- [Saved entries]
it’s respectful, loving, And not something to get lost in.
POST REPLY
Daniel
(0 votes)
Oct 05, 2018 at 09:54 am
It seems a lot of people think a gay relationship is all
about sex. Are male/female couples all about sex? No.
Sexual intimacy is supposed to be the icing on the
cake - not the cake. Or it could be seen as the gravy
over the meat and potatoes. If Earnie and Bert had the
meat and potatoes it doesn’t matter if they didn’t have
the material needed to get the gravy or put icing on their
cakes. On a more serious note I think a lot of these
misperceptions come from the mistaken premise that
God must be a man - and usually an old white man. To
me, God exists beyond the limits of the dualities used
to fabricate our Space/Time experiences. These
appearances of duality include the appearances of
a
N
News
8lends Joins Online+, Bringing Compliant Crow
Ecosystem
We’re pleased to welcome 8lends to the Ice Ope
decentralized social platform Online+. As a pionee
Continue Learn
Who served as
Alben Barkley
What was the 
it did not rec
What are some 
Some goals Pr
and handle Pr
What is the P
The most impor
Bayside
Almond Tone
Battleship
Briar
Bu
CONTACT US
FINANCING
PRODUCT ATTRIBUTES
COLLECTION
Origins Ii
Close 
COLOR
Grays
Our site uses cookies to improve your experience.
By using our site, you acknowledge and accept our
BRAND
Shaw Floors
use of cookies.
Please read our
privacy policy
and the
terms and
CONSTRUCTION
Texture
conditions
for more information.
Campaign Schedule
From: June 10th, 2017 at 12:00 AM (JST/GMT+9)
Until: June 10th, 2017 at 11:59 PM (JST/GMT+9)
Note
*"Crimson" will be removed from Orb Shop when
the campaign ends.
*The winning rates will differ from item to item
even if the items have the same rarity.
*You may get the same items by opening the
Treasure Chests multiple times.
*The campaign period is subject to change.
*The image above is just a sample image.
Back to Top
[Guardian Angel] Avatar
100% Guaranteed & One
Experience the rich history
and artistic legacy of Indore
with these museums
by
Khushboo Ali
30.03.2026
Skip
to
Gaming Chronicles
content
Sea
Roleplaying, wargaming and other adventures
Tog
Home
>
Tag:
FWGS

- [What needs to be done] Start with the line that contains "Sexual intimacy is", end with the last line of the entries, and please retype every line in that span exactly, with no others.

- [Result below]
Sexual intimacy is supposed to be the icing on the
cake - not the cake. Or it could be seen as the gravy
over the meat and potatoes. If Earnie and Bert had the
meat and potatoes it doesn’t matter if they didn’t have
the material needed to get the gravy or put icing on their
cakes. On a more serious note I think a lot of these
misperceptions come from the mistaken premise that
God must be a man - and usually an old white man. To
me, God exists beyond the limits of the dualities used
to fabricate our Space/Time experiences. These
appearances of duality include the appearances of
a
N
News
8lends Joins Online+, Bringing Compliant Crow
Ecosystem
We’re pleased to welcome 8lends to the Ice Ope
decentralized social platform Online+. As a pionee
Continue Learn
Who served as
Alben Barkley
What was the 
it did not rec
What are some 
Some goals Pr
and handle Pr
What is the P
The most impor
Bayside
Almond Tone
Battleship
Briar
Bu
CONTACT US
FINANCING
PRODUCT ATTRIBUTES
COLLECTION
Origins Ii
Close 
COLOR
Grays
Our site uses cookies to improve your experience.
By using our site, you acknowledge and accept our
BRAND
Shaw Floors
use of cookies.
Please read our
privacy policy
and the
terms and
CONSTRUCTION
Texture
conditions
for more information.
Campaign Schedule
From: June 10th, 2017 at 12:00 AM (JST/GMT+9)
Until: June 10th, 2017 at 11:59 PM (JST/GMT+9)
Note
*"Crimson" will be removed from Orb Shop when
the campaign ends.
*The winning rates will differ from item to item
even if the items have the same rarity.
*You may get the same items by opening the
Treasure Chests multiple times.
*The campaign period is subject to change.
*The image above is just a sample image.
Back to Top
[Guardian Angel] Avatar
100% Guaranteed & One
Experience the rich history
and artistic legacy of Indore
with these museums
by
Khushboo Ali
30.03.2026
Skip
to
Gaming Chronicles
content
Sea
Roleplaying, wargaming and other adventures
Tog
Home
>
Tag:
FWGS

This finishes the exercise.